▶ _Given records_:
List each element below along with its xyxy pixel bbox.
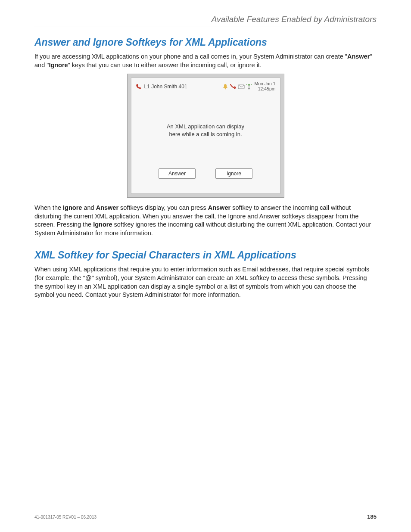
text: and	[82, 204, 96, 211]
phone-handset-icon	[136, 84, 142, 89]
voicemail-icon	[238, 84, 245, 89]
phone-time: 12:45pm	[254, 87, 275, 92]
answer-softkey[interactable]: Answer	[159, 168, 196, 179]
text: When the	[34, 204, 63, 211]
section2-para: When using XML applications that require…	[34, 265, 377, 299]
phone-line-label: L1 John Smith 401	[144, 84, 187, 90]
bell-icon	[222, 84, 228, 90]
header-rule	[34, 27, 377, 27]
text: softkeys display, you can press	[118, 204, 208, 211]
phone-status-bar: L1 John Smith 401	[131, 78, 280, 95]
section1-para1: If you are accessing XML applications on…	[34, 53, 377, 69]
svg-point-0	[225, 88, 226, 89]
ignore-softkey[interactable]: Ignore	[215, 168, 252, 179]
doc-id: 41-001317-05 REV01 – 06.2013	[34, 515, 97, 520]
phone-body-text: An XML application can display here whil…	[131, 95, 280, 138]
bold-ignore: Ignore	[63, 204, 82, 211]
page-number: 185	[367, 513, 377, 520]
phone-date: Mon Jan 1	[254, 81, 275, 87]
phone-body-line2: here while a call is coming in.	[131, 131, 280, 138]
bold-ignore: Ignore	[49, 62, 68, 68]
section2-title: XML Softkey for Special Characters in XM…	[34, 249, 377, 261]
text: If you are accessing XML applications on…	[34, 53, 347, 60]
section1-title: Answer and Ignore Softkeys for XML Appli…	[34, 37, 377, 48]
svg-point-2	[248, 84, 250, 86]
text: " keys that you can use to either answer…	[68, 62, 262, 68]
bold-answer: Answer	[347, 53, 370, 60]
phone-screen: L1 John Smith 401	[131, 78, 280, 194]
page-footer: 41-001317-05 REV01 – 06.2013 185	[34, 513, 377, 520]
bold-ignore: Ignore	[93, 221, 112, 228]
bold-answer: Answer	[208, 204, 230, 211]
signal-icon	[246, 84, 252, 90]
bold-answer: Answer	[96, 204, 118, 211]
missed-call-icon	[230, 84, 237, 90]
phone-body-line1: An XML application can display	[131, 123, 280, 131]
phone-device: L1 John Smith 401	[127, 74, 284, 198]
running-header: Available Features Enabled by Administra…	[34, 15, 377, 24]
section1-para2: When the Ignore and Answer softkeys disp…	[34, 204, 377, 237]
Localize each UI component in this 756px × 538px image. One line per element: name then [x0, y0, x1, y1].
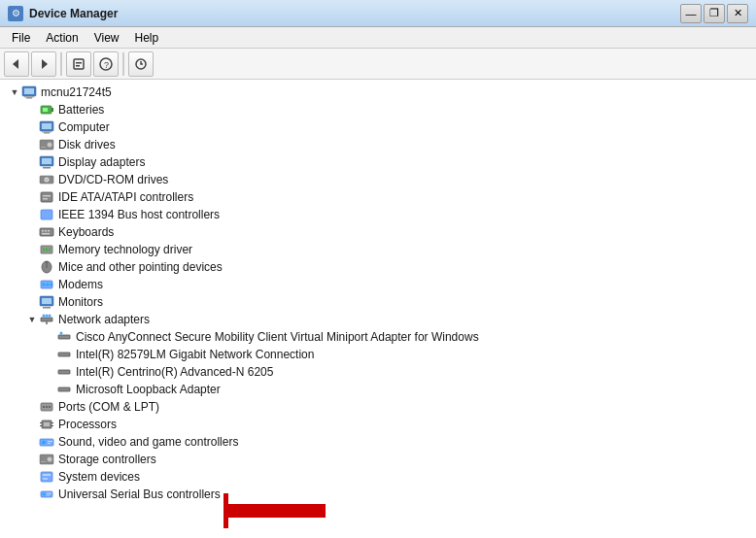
tree-item[interactable]: Ports (COM & LPT)	[0, 398, 756, 416]
tree-item[interactable]: Monitors	[0, 293, 756, 311]
svg-point-47	[51, 284, 53, 286]
svg-rect-11	[24, 96, 34, 98]
svg-point-63	[46, 406, 48, 408]
tree-item[interactable]: IEEE 1394 Bus host controllers	[0, 206, 756, 223]
device-icon	[39, 487, 54, 502]
tree-item[interactable]: Cisco AnyConnect Secure Mobility Client …	[0, 328, 756, 346]
expand-icon	[25, 190, 39, 204]
device-icon	[39, 172, 54, 187]
menu-help[interactable]: Help	[127, 29, 167, 47]
computer-icon	[21, 84, 37, 100]
toolbar-separator-2	[122, 52, 124, 76]
svg-rect-16	[42, 123, 52, 129]
tree-item[interactable]: Sound, video and game controllers	[0, 433, 756, 451]
svg-rect-69	[52, 422, 53, 423]
tree-item[interactable]: Storage controllers	[0, 451, 756, 468]
svg-rect-24	[43, 167, 51, 169]
expand-icon	[25, 138, 39, 151]
expand-icon[interactable]: ▼	[25, 313, 39, 326]
device-icon	[56, 364, 72, 380]
svg-rect-67	[40, 422, 42, 423]
scan-button[interactable]	[128, 51, 154, 77]
tree-item[interactable]: Disk drives	[0, 136, 756, 153]
device-icon	[39, 102, 54, 118]
svg-point-72	[42, 441, 46, 445]
properties-button[interactable]	[66, 51, 91, 77]
expand-icon	[25, 120, 39, 134]
device-icon	[56, 347, 72, 362]
tree-item[interactable]: Mice and other pointing devices	[0, 258, 756, 276]
expand-icon	[25, 418, 39, 431]
item-label: Modems	[58, 278, 103, 291]
svg-point-57	[60, 332, 63, 335]
svg-point-53	[46, 315, 49, 318]
svg-rect-4	[76, 65, 80, 67]
svg-point-52	[43, 315, 46, 318]
toolbar-separator-1	[60, 52, 62, 76]
back-button[interactable]	[4, 51, 29, 77]
root-label: mcnu21724t5	[41, 85, 112, 99]
tree-item[interactable]: Universal Serial Bus controllers	[0, 486, 756, 503]
tree-item[interactable]: Computer	[0, 118, 756, 136]
tree-item[interactable]: Keyboards	[0, 223, 756, 241]
tree-item[interactable]: Memory technology driver	[0, 241, 756, 258]
item-label: Sound, video and game controllers	[58, 435, 238, 449]
item-label: Processors	[58, 418, 117, 431]
tree-item[interactable]: DVD/CD-ROM drives	[0, 171, 756, 188]
tree-item[interactable]: Batteries	[0, 101, 756, 118]
svg-point-45	[43, 284, 46, 286]
item-label: Computer	[58, 120, 110, 134]
svg-rect-58	[58, 353, 70, 356]
tree-item[interactable]: ▼ Network adapters	[0, 311, 756, 328]
item-label: Monitors	[58, 295, 103, 309]
item-label: IDE ATA/ATAPI controllers	[58, 190, 193, 204]
tree-item[interactable]: IDE ATA/ATAPI controllers	[0, 188, 756, 206]
device-icon	[39, 452, 54, 467]
svg-rect-3	[76, 62, 82, 64]
svg-rect-35	[48, 230, 50, 232]
menu-view[interactable]: View	[86, 29, 127, 47]
svg-point-64	[49, 406, 51, 408]
tree-root[interactable]: ▼ mcnu21724t5	[0, 84, 756, 101]
svg-rect-14	[43, 108, 48, 112]
device-tree[interactable]: ▼ mcnu21724t5 Batteries Computer Disk d	[0, 80, 756, 538]
svg-rect-73	[48, 441, 52, 442]
menu-file[interactable]: File	[4, 29, 38, 47]
svg-rect-2	[74, 59, 84, 69]
menu-action[interactable]: Action	[38, 29, 86, 47]
help-button[interactable]: ?	[93, 51, 119, 77]
tree-item[interactable]: Microsoft Loopback Adapter	[0, 381, 756, 398]
title-bar: ⚙ Device Manager — ❐ ✕	[0, 0, 756, 27]
item-label: DVD/CD-ROM drives	[58, 173, 168, 186]
forward-button[interactable]	[31, 51, 56, 77]
tree-item[interactable]: System devices	[0, 468, 756, 486]
svg-marker-1	[42, 59, 48, 69]
svg-rect-56	[58, 335, 70, 339]
minimize-button[interactable]: —	[680, 4, 702, 23]
svg-rect-68	[40, 425, 42, 426]
tree-item[interactable]: Intel(R) 82579LM Gigabit Network Connect…	[0, 346, 756, 363]
item-label: Batteries	[58, 103, 104, 117]
expand-icon	[43, 365, 56, 379]
tree-item[interactable]: Intel(R) Centrino(R) Advanced-N 6205	[0, 363, 756, 381]
svg-point-43	[46, 261, 48, 263]
svg-rect-21	[41, 147, 46, 148]
expand-icon	[25, 453, 39, 466]
tree-item[interactable]: Processors	[0, 416, 756, 433]
svg-rect-28	[41, 192, 52, 202]
device-icon	[39, 154, 54, 170]
tree-item[interactable]: Modems	[0, 276, 756, 293]
expand-icon	[25, 243, 39, 256]
svg-rect-32	[40, 228, 53, 236]
close-button[interactable]: ✕	[727, 4, 748, 23]
window-controls: — ❐ ✕	[680, 4, 748, 23]
item-label: Keyboards	[58, 225, 114, 239]
tree-item[interactable]: Display adapters	[0, 153, 756, 171]
item-label: Display adapters	[58, 155, 145, 169]
svg-marker-0	[13, 59, 18, 69]
expand-icon	[25, 278, 39, 291]
expand-icon	[25, 155, 39, 169]
restore-button[interactable]: ❐	[704, 4, 725, 23]
svg-rect-40	[49, 248, 51, 252]
expand-icon	[25, 488, 39, 501]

▶ _Directions_:
Return a copy of every line in the records that includes the string "adapters".

▶ _Exercise solution_:
tree-item[interactable]: ▼ Network adapters	[0, 311, 756, 328]
tree-item[interactable]: Display adapters	[0, 153, 756, 171]
item-label: Display adapters	[58, 155, 145, 169]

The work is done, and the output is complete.